Listed records Block Start

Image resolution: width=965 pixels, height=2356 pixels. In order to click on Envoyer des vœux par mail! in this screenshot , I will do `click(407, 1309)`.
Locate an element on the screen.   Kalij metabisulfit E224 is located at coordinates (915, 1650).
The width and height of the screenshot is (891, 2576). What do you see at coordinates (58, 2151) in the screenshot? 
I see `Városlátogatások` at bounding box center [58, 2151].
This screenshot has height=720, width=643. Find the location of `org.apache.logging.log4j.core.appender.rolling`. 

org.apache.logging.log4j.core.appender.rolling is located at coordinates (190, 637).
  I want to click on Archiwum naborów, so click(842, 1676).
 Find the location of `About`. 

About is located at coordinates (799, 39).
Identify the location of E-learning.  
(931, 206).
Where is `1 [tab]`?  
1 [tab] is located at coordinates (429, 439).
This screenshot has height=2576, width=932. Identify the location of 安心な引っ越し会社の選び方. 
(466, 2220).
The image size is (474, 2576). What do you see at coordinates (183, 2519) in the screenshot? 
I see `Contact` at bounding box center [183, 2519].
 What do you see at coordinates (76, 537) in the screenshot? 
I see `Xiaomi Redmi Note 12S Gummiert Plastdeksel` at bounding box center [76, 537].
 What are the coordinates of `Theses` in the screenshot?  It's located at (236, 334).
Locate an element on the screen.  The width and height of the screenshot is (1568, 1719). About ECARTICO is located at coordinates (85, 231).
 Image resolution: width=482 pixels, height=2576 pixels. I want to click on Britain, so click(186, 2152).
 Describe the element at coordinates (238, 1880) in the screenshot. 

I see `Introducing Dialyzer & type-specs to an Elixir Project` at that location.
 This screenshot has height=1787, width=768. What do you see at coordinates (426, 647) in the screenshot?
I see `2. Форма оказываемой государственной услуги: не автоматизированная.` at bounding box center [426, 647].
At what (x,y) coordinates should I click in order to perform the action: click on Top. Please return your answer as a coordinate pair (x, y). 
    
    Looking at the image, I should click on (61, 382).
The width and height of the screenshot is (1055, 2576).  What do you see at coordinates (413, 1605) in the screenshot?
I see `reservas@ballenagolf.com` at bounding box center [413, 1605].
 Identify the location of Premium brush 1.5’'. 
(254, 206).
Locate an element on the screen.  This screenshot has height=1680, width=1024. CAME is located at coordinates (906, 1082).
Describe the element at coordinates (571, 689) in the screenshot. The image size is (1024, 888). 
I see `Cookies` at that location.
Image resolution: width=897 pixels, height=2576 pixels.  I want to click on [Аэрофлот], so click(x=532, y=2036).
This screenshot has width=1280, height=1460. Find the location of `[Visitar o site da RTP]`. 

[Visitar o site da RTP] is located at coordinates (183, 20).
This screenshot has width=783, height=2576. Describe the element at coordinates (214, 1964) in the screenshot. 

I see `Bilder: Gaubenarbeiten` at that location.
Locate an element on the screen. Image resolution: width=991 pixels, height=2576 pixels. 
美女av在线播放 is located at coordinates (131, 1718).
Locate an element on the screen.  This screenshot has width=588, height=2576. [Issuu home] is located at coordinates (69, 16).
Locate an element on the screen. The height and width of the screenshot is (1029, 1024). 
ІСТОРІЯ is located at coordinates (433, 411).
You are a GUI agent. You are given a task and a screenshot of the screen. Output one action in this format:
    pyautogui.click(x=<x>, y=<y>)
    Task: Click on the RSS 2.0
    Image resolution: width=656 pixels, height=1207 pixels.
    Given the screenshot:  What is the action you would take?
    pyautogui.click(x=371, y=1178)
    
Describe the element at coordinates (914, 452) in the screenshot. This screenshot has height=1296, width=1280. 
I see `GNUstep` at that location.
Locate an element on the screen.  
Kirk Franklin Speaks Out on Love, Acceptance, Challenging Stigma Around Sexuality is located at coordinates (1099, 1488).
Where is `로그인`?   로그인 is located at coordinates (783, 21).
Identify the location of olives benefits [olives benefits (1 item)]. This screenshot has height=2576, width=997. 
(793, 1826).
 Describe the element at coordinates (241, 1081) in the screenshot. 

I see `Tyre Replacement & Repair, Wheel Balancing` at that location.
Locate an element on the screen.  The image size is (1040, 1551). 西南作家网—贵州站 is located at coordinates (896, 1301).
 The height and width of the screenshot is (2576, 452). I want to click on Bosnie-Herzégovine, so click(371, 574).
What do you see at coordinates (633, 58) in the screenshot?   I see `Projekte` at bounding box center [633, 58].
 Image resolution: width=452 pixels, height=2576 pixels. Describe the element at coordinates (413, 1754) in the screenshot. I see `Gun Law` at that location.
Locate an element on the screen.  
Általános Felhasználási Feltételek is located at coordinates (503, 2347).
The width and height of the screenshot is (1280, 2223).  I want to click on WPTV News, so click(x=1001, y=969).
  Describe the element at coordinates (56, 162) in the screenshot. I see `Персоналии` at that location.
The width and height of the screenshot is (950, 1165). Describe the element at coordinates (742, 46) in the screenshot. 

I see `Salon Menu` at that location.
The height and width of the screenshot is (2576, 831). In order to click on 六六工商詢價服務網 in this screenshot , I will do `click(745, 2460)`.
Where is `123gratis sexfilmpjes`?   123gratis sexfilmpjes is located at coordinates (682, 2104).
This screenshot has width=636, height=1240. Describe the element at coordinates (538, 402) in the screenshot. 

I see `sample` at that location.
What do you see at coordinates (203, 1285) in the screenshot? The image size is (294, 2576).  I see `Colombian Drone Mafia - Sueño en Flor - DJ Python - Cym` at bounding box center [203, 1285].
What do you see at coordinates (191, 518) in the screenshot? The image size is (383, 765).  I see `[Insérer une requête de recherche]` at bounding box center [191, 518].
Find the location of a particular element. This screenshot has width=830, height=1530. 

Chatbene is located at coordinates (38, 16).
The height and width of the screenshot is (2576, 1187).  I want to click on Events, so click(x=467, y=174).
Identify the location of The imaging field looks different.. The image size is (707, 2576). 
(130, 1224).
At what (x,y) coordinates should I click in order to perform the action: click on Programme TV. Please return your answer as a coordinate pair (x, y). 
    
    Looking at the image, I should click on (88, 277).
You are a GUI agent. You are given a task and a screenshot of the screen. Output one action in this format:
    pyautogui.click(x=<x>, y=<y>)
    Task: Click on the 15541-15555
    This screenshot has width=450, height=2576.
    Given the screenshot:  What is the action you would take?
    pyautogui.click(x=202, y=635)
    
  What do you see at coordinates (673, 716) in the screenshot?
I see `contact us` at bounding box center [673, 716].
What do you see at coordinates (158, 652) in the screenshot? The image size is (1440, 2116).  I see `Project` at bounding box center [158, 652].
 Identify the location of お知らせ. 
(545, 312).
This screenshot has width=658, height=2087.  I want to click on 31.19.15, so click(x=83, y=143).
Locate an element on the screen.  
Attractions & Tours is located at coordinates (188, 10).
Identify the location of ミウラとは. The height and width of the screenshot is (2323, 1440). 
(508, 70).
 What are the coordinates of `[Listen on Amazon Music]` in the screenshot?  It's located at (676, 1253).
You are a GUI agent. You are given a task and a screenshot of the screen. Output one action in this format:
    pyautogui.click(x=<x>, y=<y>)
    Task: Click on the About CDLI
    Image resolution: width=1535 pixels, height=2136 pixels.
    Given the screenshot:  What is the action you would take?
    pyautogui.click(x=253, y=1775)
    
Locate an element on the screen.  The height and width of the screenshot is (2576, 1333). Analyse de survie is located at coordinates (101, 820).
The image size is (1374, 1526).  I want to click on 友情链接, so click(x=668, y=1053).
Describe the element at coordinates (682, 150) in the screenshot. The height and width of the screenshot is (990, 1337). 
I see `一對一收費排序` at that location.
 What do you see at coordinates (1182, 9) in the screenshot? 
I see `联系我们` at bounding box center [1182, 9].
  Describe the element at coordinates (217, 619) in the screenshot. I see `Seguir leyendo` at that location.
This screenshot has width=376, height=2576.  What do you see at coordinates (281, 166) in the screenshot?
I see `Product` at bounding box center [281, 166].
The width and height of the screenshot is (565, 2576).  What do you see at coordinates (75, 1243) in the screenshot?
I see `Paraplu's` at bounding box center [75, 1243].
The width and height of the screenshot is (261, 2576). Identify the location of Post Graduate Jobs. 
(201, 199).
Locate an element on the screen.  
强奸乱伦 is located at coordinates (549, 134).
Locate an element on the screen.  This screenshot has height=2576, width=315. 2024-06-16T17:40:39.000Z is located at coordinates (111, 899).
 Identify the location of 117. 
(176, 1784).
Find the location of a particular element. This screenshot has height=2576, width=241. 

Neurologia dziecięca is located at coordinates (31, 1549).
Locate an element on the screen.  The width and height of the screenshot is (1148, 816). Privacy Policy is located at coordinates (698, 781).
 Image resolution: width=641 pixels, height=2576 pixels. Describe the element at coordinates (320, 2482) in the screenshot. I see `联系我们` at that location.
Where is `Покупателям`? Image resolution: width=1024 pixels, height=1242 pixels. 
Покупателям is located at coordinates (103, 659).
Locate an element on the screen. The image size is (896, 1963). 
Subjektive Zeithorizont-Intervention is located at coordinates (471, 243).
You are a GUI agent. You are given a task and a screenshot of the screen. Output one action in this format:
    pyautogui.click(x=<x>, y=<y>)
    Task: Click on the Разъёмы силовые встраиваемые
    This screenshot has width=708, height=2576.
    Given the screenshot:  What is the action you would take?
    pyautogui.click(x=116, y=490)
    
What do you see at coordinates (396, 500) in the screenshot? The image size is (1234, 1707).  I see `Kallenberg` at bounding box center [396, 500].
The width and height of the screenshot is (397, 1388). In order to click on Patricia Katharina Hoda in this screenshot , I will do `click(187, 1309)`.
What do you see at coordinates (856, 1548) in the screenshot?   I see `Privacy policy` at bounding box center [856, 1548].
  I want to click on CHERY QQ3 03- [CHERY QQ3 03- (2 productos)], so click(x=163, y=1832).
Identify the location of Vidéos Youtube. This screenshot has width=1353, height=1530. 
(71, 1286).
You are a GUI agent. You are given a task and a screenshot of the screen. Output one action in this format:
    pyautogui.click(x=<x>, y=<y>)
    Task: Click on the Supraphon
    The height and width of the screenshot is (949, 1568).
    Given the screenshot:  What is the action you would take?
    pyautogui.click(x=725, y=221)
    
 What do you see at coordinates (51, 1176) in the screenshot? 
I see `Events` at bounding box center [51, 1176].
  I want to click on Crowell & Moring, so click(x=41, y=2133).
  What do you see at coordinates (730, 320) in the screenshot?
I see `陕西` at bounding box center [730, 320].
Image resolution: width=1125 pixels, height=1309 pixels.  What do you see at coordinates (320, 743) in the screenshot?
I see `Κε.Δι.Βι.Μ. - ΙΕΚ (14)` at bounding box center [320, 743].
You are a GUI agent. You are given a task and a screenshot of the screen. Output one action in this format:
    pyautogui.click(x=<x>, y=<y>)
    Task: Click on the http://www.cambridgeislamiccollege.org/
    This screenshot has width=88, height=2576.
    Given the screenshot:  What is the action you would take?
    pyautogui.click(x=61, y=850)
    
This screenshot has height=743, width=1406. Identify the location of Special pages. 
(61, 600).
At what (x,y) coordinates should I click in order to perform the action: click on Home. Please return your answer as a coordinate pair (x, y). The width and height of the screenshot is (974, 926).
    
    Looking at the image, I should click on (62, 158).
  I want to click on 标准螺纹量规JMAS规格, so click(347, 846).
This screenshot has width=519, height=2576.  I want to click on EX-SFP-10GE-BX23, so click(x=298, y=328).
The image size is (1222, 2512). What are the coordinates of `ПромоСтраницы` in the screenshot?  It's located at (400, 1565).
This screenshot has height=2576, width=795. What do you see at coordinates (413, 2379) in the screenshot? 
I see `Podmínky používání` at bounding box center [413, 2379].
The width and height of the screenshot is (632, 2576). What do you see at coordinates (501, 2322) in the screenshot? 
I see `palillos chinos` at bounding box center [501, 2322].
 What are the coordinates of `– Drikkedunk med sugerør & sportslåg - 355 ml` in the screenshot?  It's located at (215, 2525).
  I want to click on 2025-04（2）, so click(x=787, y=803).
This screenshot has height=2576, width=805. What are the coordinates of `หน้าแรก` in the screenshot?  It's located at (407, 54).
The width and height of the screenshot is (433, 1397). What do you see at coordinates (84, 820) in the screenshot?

Listed records Block End

**Work item**
Using only the entries above, output the line with "Task: Click on the Разъёмы", the line with "What do you see at coordinates (396, 500)", and all lines between them, exactly as they stand.

**Response box**
    Task: Click on the Разъёмы силовые встраиваемые
    This screenshot has width=708, height=2576.
    Given the screenshot:  What is the action you would take?
    pyautogui.click(x=116, y=490)
    
What do you see at coordinates (396, 500) in the screenshot? The image size is (1234, 1707).  I see `Kallenberg` at bounding box center [396, 500].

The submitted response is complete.